ABSTRACT

Globalization and the communications revolution have allowed vastly increased flows of ideas and people across the Islamic world, generating new social forms. As is well known, these include transnational social movements and organizations originating in the Middle East and now stretching across the globe, as far as East and Southeast Asia. Indonesia, as the country with the largest Muslim majority, has attracted Islamic activists from other parts of the world. What is little known is that some of the most active transnational Islamic movements in Indonesia in recent years originate from Turkey. Unlike Islamic revival movements of Arab and Persian origins, which since the 1970s have been predominantly fundamentalist, the newcomer Turkish-origin movements take a different approach to Islamic revival. They are more ‘moderate’ than many of the movements from the Middle East and are proving to be easily accepted in Southeast Asia, not only by Muslim communities there but by the governments of the region.

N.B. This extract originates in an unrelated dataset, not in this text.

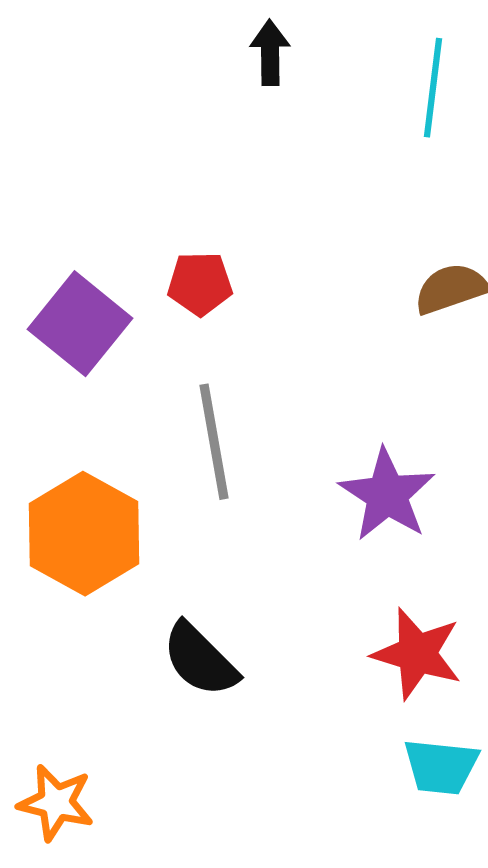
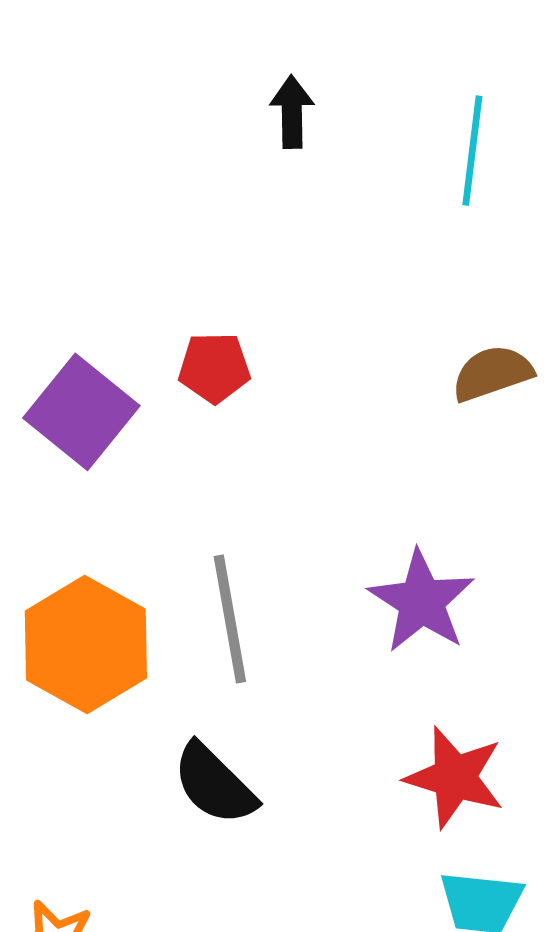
gray line: (214, 442) -> (230, 619), moved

This chapter introduces one of the lesser known of the major Turkish Muslim transnational piety renewal movements that have recently reached Indonesia through Germany and Australia: the Süleymanlı. This case study of the Süleymanlı in Indonesia provides an example of how a Turkish Muslim transnational organization comes to project itself into a new cultural environment (a non-Turkish diaspora context) and adapts to that new context. It will argue that transnational religious movement patterns have changed over the time as a result of globalization. The home country still plays a significant role in the establishment of the religious diaspora, although the host country has more significance in the development of the community. This chapter will explore how transnational and global religious groups have ‘glocalized’ themselves to not only adjust to the local situation but also gain support not only from local society but also from the host-country government by utilizing the ‘opportunity space.’ For the Süleymanlı, free Islamic boarding school has been the opportunity space which has allowed them to step into the most populous Muslim country and establish their branches. In the later development, the Süleymanlı also adopted the local Islamic education terminology ‘pesantren,’ which has allowed them to gain important support as well as acknowledgement from the Indonesian authority. As a result, it has boosted the development of the movement in the country.

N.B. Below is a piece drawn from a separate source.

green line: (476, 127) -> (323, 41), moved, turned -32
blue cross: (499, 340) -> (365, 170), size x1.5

This chapter builds on ethnographic research in Indonesia—with additional data collection in the Turkish community centers in Turkey, Germany, and Australia. This was originally conducted for my PhD project in Western Sydney University. This chapter shows how the transnational religious movement spread outside its home country to the Turkish diaspora communities in Germany and Australia, but then shifted patterns to spread the movement into the non-Turkish diaspora in Indonesia. This research will shed light on a new pattern of religious transnationalism.